A look of superstitious fear crossed Cascarellian's face. "What's coming my way?" he said. "You know something about the future?"
"No." Lucidique said wearily. "I'm not a prophet. I don't know what's going to happen to you and frankly I don't care. if the world ends tomorrow, I don't think you'll be judged very kindly, but --" she shrugged."-- why should I care? I won't be there to see you suffer in Hell."
Cascarellian had grown pale and clammy while Lucidique spoke. She only half-knew what she was doing to him, but she took a certain pleasure in it. This was the man who'd orphaned her; why not enjoy his superstitious fear?

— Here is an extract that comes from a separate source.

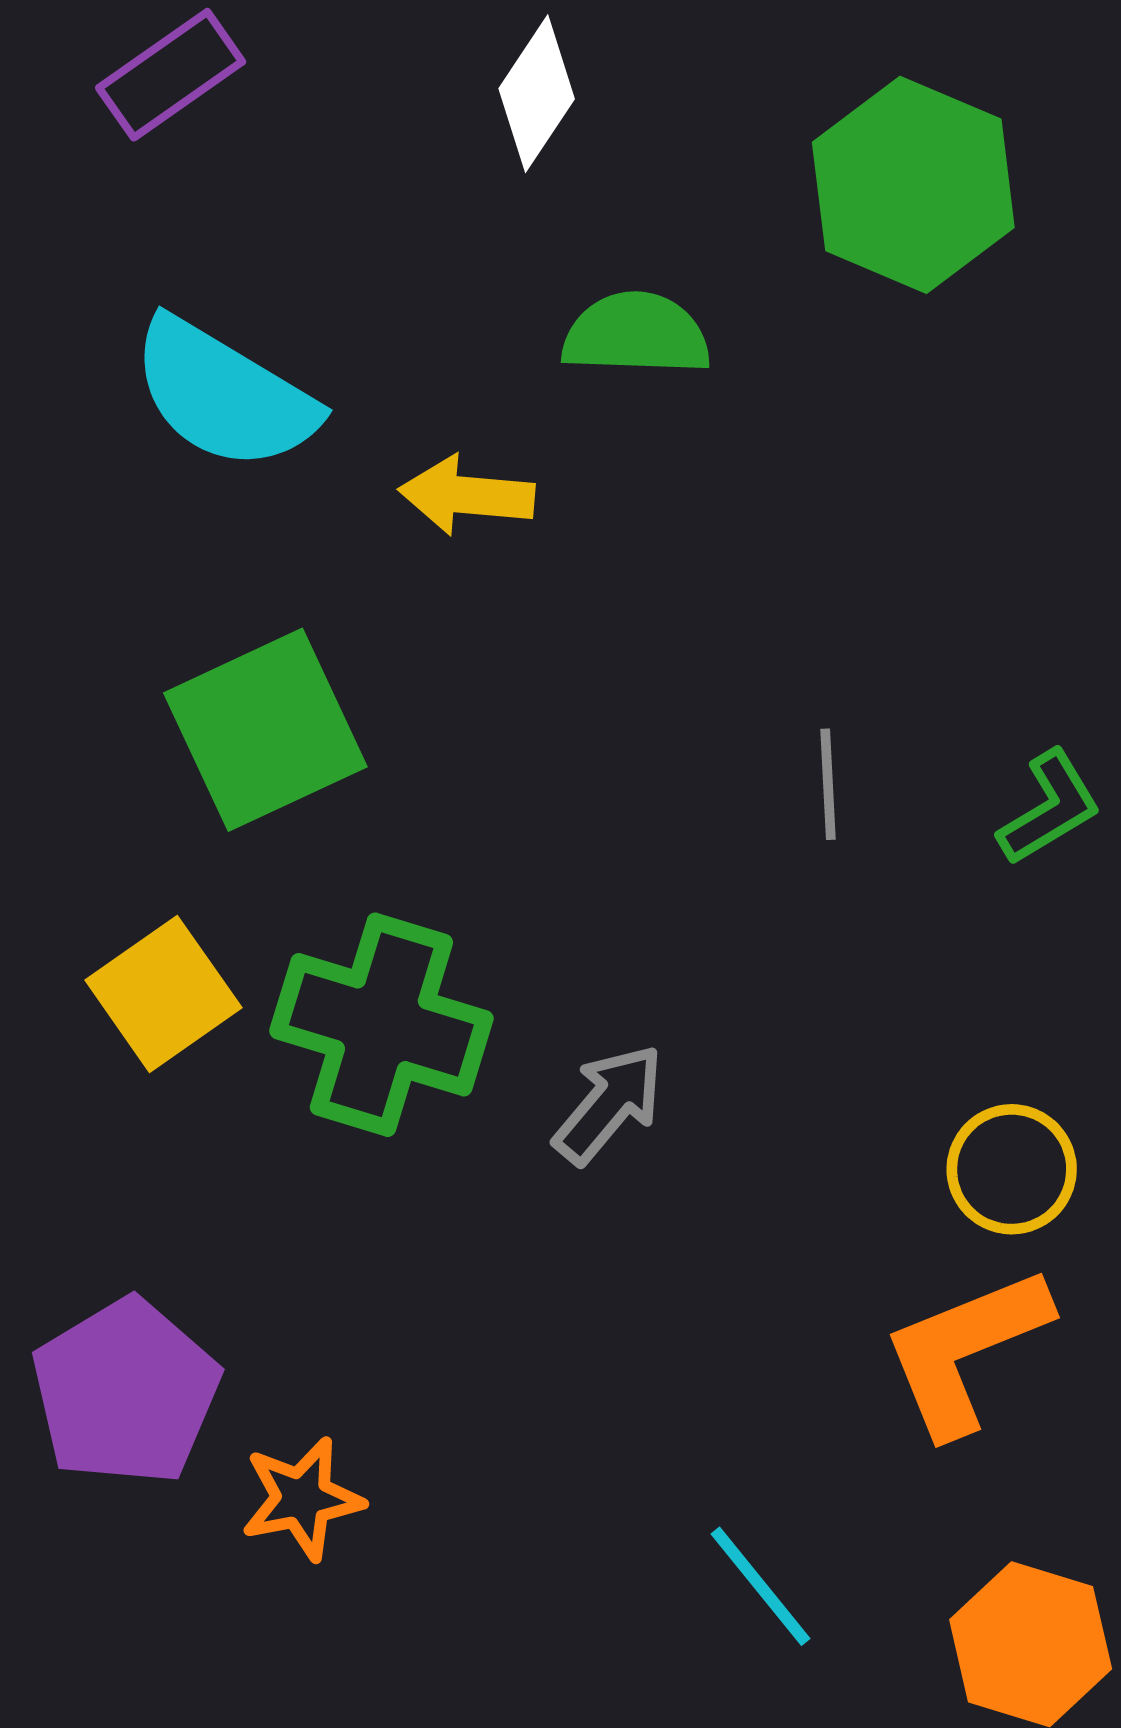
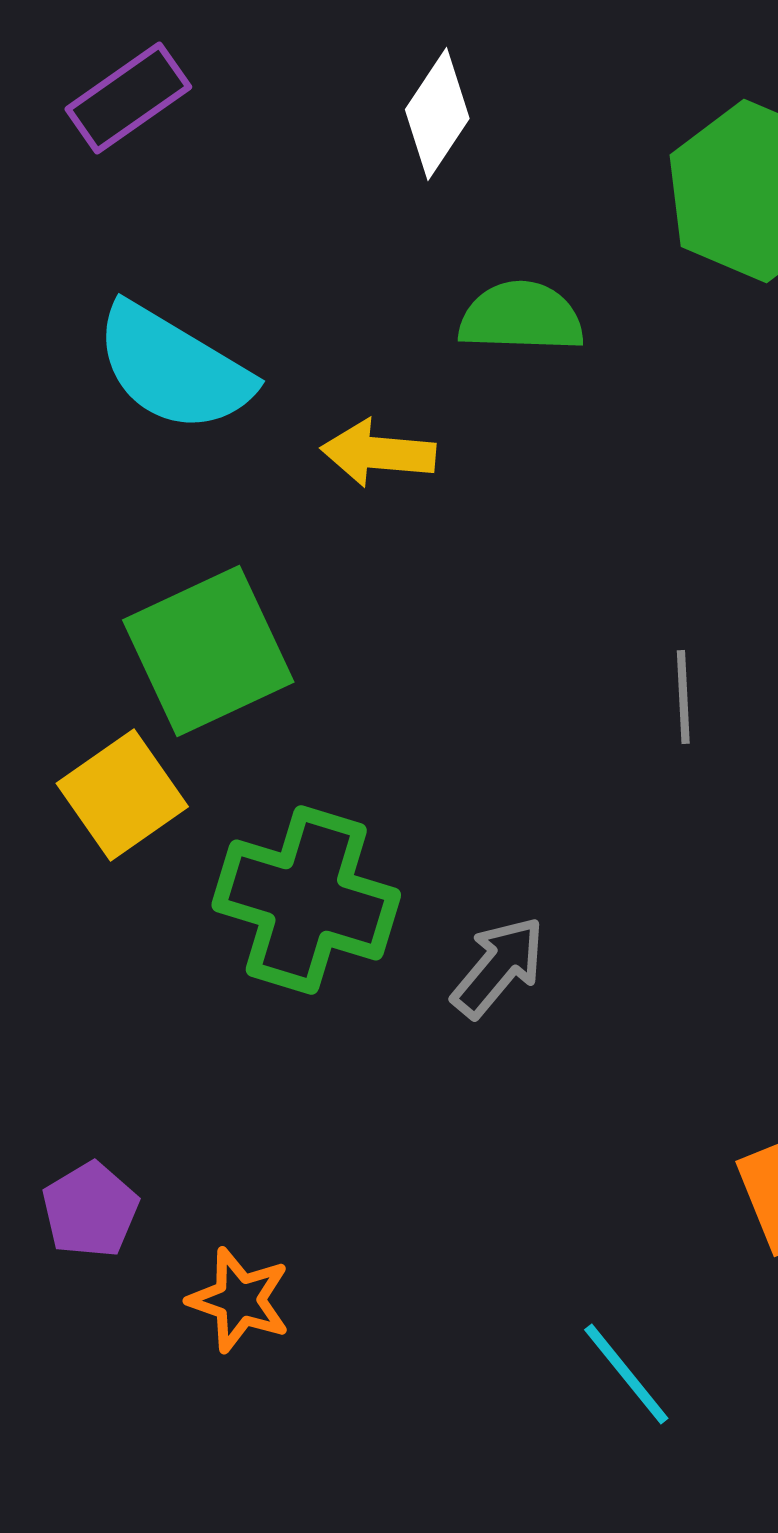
yellow square: (163, 994) -> (122, 795), moved
purple pentagon: (126, 1392) -> (90, 1210), size x0.6
orange star: (302, 1499) -> (239, 1300), turned 30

"You think I'm a stupid man?" he said.
"To be afraid the way you're afraid now? Yes, I think that's pitiful."
"I don't want your contempt." Cascarellian said, with a strange sincerity.
"I have enough enemies."
"Then don't make one of me," Lucidique said. "Let me go. Let me see the sky!"
"I'll take you out, if that's what you want."
"Yes. We'll go wherever you like."
"I want to go out into the desert. Away from the city."
"I told you. I want to see the sky..."
The next day, a convoy of three cars wound through the chaotic streets of Primordium and headed for the West Gate. In the first car, two of Cascarellian's best men - loyal bodyguards who'd seen him through many attempts upon his life. In the back car, the three borthers, wondering aloud (as they often did these days) if a kind of lunacy had overtaken their father. Why was he indulging this woman Lucidique in her whims? Didn't he understand that she had every reason to hate him, to plot against him?
In the middle car, chauffered by Marius, Cascarellian's driver for three decades, sat the Don himself, accompanied by Lucidique.
"Satisfied?" he said to her, once they were outside the gates, and in sight of the open sky.
"A little further, please..." she said.
"Don't think you can fool me, woman. You may be cleverer than most of your sex, but you won't escape me, if that's your thought!"
They drove in silence for a distance.
"I think we've come far enough. And you've seen enough of the sky for one day!"
"Can't I just get out and walk?"
"Walking now, is it?"
"Please. There's no harm in that surely? look...open ground in every direction."
Cascarelian considered this for a moment. Then he called the convoy to a halt.
A dust storm was on the horizon, slowly approaching the road.
"You'd better be quick!" the Don told her.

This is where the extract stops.